[Stored items from a collection]
────────────────────────────────────────

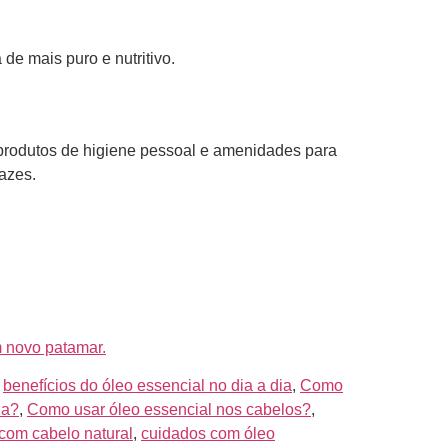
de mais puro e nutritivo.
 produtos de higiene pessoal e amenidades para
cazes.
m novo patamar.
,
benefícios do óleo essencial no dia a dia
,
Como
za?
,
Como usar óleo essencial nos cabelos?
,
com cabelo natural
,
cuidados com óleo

────────────────────────────────────────

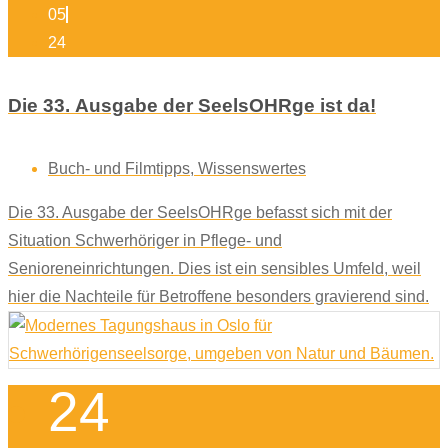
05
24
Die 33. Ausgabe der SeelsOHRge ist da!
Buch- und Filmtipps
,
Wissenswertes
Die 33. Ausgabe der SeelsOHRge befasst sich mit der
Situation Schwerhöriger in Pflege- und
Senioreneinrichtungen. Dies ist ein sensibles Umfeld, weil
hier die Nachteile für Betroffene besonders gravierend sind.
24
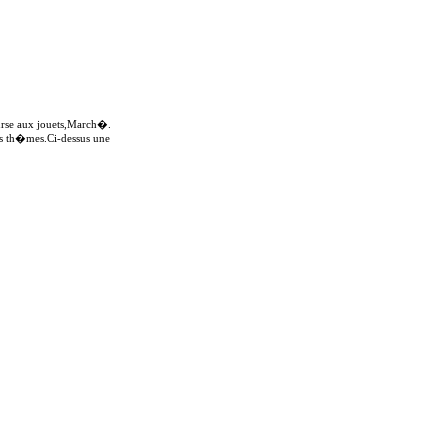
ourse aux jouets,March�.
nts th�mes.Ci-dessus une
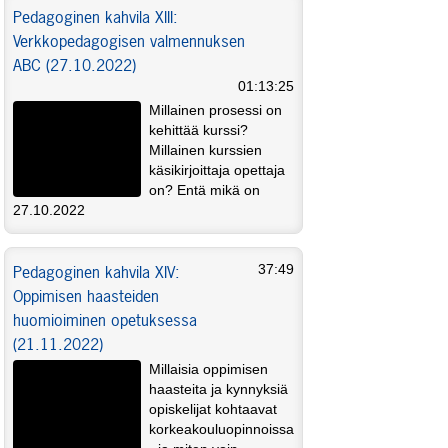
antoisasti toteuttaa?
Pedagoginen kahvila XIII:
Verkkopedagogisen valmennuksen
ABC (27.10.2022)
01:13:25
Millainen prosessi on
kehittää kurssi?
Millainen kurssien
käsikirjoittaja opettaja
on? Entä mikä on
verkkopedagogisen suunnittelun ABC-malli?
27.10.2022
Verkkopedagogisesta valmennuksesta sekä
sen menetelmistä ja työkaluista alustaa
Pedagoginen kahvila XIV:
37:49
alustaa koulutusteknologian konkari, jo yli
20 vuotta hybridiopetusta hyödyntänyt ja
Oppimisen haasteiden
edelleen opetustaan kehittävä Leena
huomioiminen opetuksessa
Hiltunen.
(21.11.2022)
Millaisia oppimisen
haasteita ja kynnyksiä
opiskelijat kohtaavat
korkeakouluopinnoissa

────────────────────────────────────────

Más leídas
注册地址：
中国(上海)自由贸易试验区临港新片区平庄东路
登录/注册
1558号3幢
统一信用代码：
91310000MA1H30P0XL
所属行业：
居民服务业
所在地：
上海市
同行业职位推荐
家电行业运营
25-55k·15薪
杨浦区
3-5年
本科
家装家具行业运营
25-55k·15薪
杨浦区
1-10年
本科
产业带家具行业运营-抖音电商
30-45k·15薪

────────────────────────────────────────

The response consists of the lines above that contain "óleo".

→ **Exercise output**
benefícios do óleo essencial no dia a dia
Como usar óleo essencial nos cabelos?
cuidados com óleo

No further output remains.